**WORK TO BE COMPLETED**:
From the data below, copy each line that includes the word "yang".

+---+

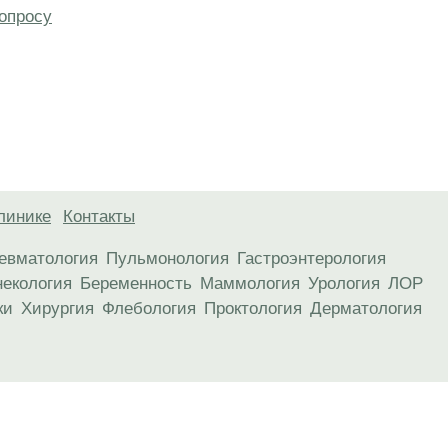
опросу
линике
Контакты
евматология
Пульмонология
Гастроэнтерология
некология
Беременность
Маммология
Урология
ЛОР
ки
Хирургия
Флебология
Проктология
Дерматология
анице, носят информационный характер и не являются публичной
х рекомендаций. ООО «ТН-Клиника» не несёт ответственности за в
 информации, размещенной на данной странице.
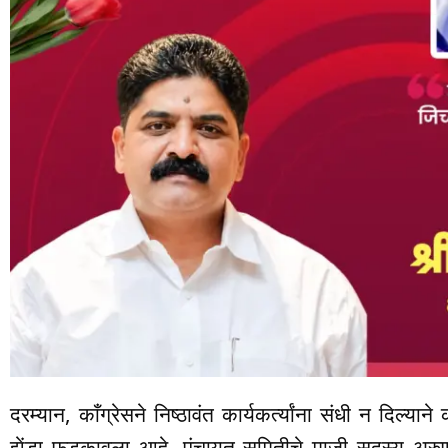
दरम्यान, काँग्रेसने निष्ठावंत कार्यकर्त्यांना संधी न दिल्य
झेंडा फडकावला आहे. पंचायत समितीचे माजी सदस्य अरुण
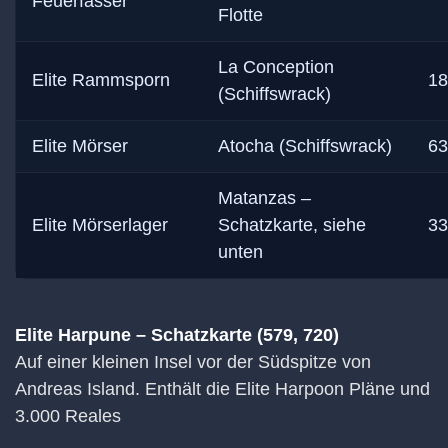
Feuerfässer
Flotte
La Conception
Elite Rammsporn
18
(Schiffswrack)
Elite Mörser
Atocha (Schiffswrack)
63
Matanzas –
Elite Mörserlager
Schatzkarte, siehe
33
unten
Elite Harpune – Schatzkarte (579, 720)
Auf einer kleinen Insel vor der Südspitze von
Andreas Island. Enthält die Elite Harpoon Pläne und
3.000 Reales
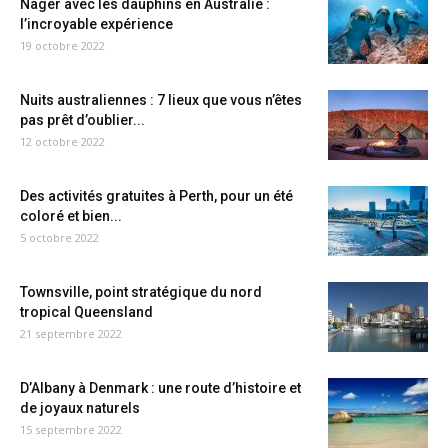
Nager avec les dauphins en Australie :
l’incroyable expérience
19 octobre 2022
Nuits australiennes : 7 lieux que vous n’êtes
pas prêt d’oublier...
12 octobre 2022
Des activités gratuites à Perth, pour un été
coloré et bien...
5 octobre 2022
Townsville, point stratégique du nord
tropical Queensland
21 septembre 2022
D’Albany à Denmark : une route d’histoire et
de joyaux naturels
15 septembre 2022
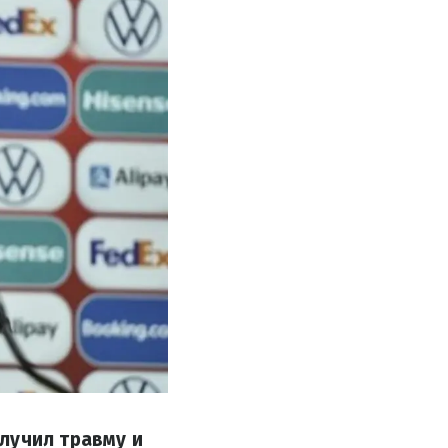
лучил травму и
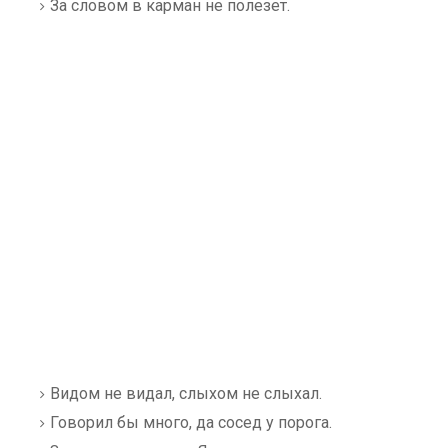
За словом в карман не полезет.
Видом не видал, слыхом не слыхал.
Говорил бы много, да сосед у порога.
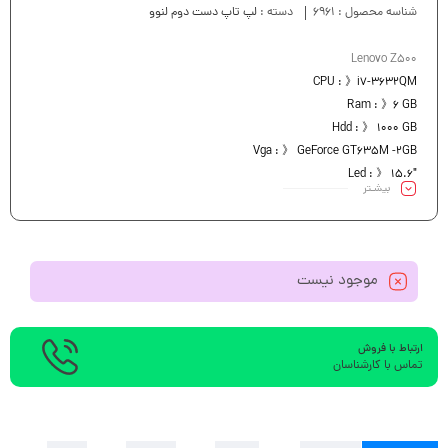
شناسه محصول :
6961
دسته :
لپ تاپ دست دوم لنوو
Lenovo Z500
CPU : 》i7-3632QM
Ram : 》6 GB
Hdd : 》 1000 GB
Vga : 》 GeForce GT635M -2GB
Led : 》 15.6″
بیشـتر
موجود نیست
ارتباط با فروش
تماس با کارشناسان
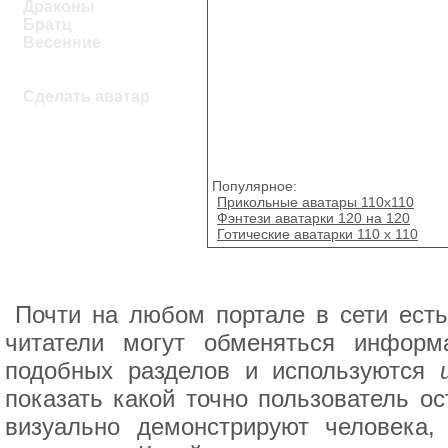
Драконы
Братц
Весенние
Сделать аватар
Популярное:
Прикольные аватары 110x110
Фэнтези аватарки 120 на 120
Готические аватарки 110 x 110
Почти на любом портале в сети есть 
читатели могут обменяться инфор
подобных разделов и используются
показать какой точно пользователь о
визуально демонстрируют человека,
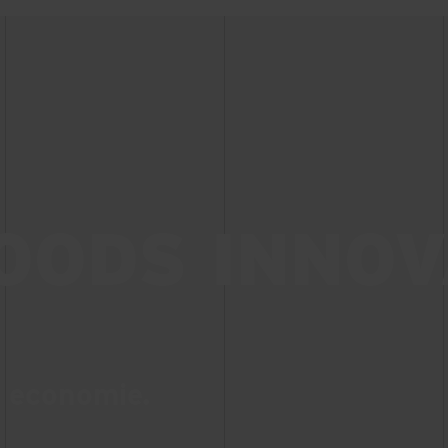
OODS INNOV
e economie.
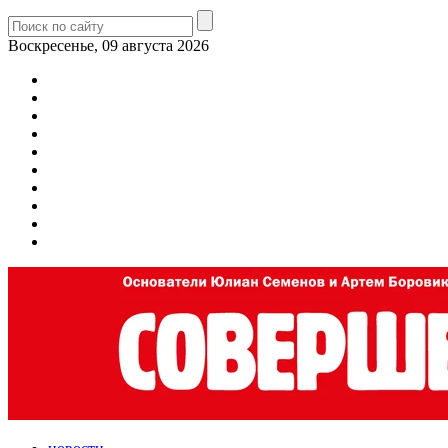
Воскресенье, 09 августа 2026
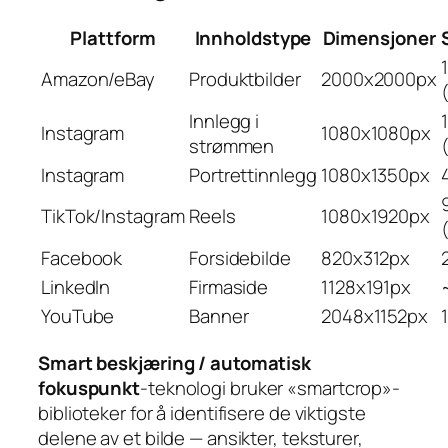
Plattform
Innholdstype
Dimensjoner
1
Amazon/eBay
Produktbilder
2000x2000px
Innlegg i
1
Instagram
1080x1080px
strømmen
Instagram
Portrettinnlegg
1080x1350px
TikTok/Instagram
Reels
1080x1920px
Facebook
Forsidebilde
820x312px
LinkedIn
Firmaside
1128x191px
YouTube
Banner
2048x1152px
Smart beskjæring / automatisk
fokuspunkt
-teknologi bruker «smartcrop»-
biblioteker for å identifisere de viktigste
delene av et bilde — ansikter, teksturer,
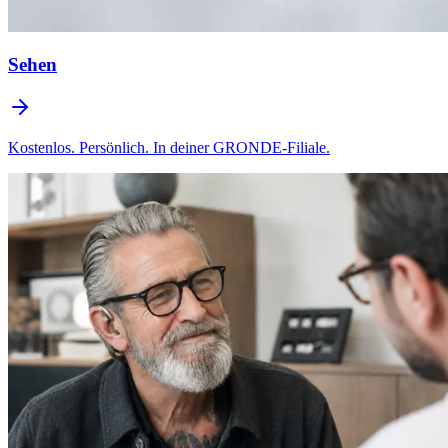
Sehen
Kostenlos. Persönlich. In deiner GRONDE-Filiale.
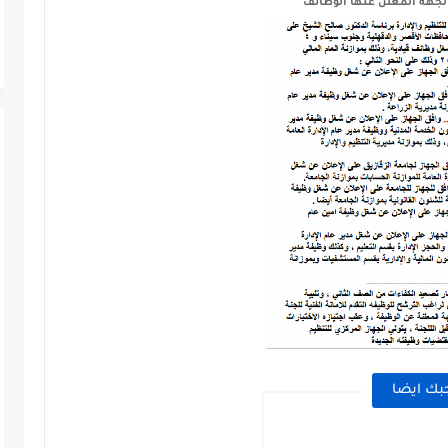
بالجهة المعلن عنها الوظائف
بك ايضا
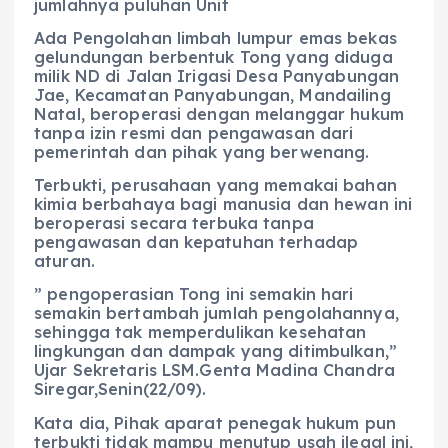
jumlahnya puluhan Unit
Ada Pengolahan limbah lumpur emas bekas
gelundungan berbentuk Tong yang diduga
milik ND di Jalan Irigasi Desa Panyabungan
Jae, Kecamatan Panyabungan, Mandailing
Natal, beroperasi dengan melanggar hukum
tanpa izin resmi dan pengawasan dari
pemerintah dan pihak yang berwenang.
Terbukti, perusahaan yang memakai bahan
kimia berbahaya bagi manusia dan hewan ini
beroperasi secara terbuka tanpa
pengawasan dan kepatuhan terhadap
aturan.
” pengoperasian Tong ini semakin hari
semakin bertambah jumlah pengolahannya,
sehingga tak memperdulikan kesehatan
lingkungan dan dampak yang ditimbulkan,”
Ujar Sekretaris LSM.Genta Madina Chandra
Siregar,Senin(22/09).
Kata dia, Pihak aparat penegak hukum pun
terbukti tidak mampu menutup usah ilegal ini,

+---+

**EXERCISE RESULT**:
gelundungan berbentuk Tong yang diduga
pemerintah dan pihak yang berwenang.
Terbukti, perusahaan yang memakai bahan
lingkungan dan dampak yang ditimbulkan,”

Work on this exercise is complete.